[Data under study — start]

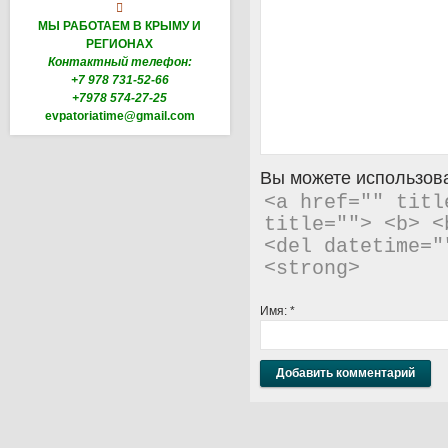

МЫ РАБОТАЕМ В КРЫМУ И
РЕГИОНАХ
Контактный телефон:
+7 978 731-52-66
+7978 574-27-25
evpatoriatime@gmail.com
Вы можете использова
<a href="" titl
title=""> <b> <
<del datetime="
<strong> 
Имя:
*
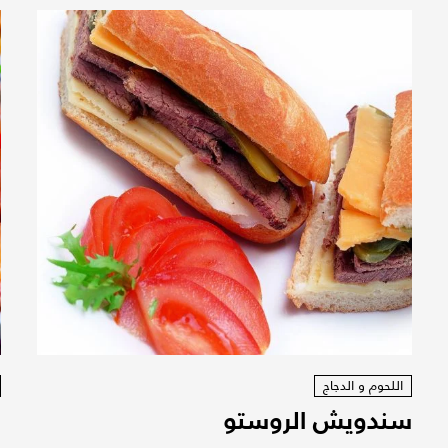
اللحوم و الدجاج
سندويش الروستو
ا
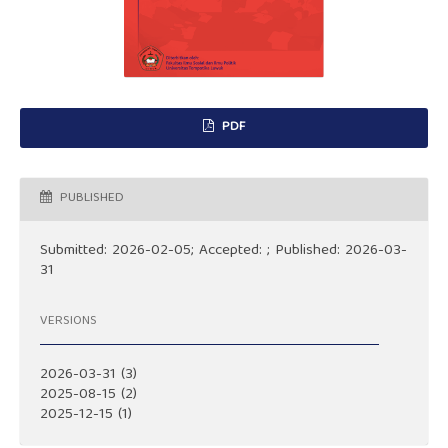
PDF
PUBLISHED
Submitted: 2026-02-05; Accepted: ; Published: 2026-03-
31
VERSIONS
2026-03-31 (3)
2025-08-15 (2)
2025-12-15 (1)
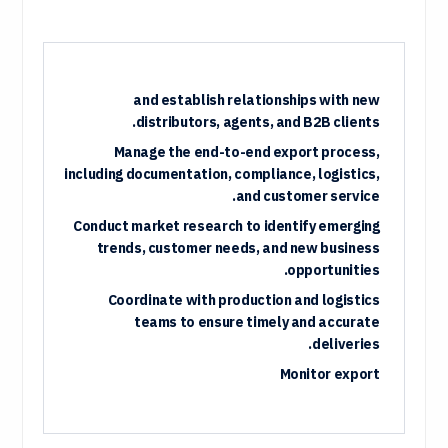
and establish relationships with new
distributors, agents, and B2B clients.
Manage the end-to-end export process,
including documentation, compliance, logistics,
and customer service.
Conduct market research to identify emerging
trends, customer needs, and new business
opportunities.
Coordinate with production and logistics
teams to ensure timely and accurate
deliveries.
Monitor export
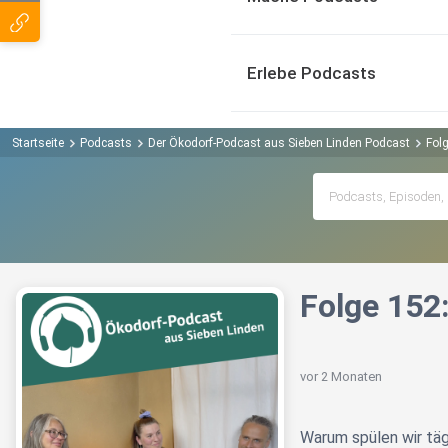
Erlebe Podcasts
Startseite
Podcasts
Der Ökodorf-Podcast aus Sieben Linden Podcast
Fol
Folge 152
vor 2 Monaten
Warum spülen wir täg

[Data under study — finish]
[Data under study — start]

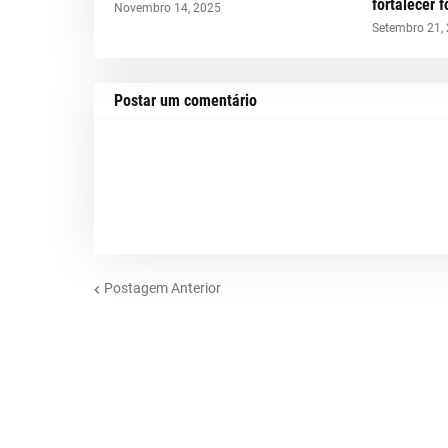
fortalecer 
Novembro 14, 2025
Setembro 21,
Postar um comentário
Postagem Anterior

[Data under study — finish]
[Data under study — start]

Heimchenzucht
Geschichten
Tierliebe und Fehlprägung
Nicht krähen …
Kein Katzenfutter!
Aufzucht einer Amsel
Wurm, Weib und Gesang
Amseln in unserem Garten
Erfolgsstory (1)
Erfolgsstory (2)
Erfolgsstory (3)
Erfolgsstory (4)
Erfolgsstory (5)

[Data under study — finish]

▸ The problem:
Starting at the line containing "and customer service." and stopping at the line containing "Warum spülen wir täg", output each line exactly as it appears above. Leave out the pictures.

▸ Answer for the task:
and customer service.
Conduct market research to identify emerging
trends, customer needs, and new business
opportunities.
Coordinate with production and logistics
teams to ensure timely and accurate
deliveries.
Monitor export
Erlebe Podcasts
Startseite
Podcasts
Der Ökodorf-Podcast aus Sieben Linden Podcast
Fol
Folge 152
vor 2 Monaten
Warum spülen wir täg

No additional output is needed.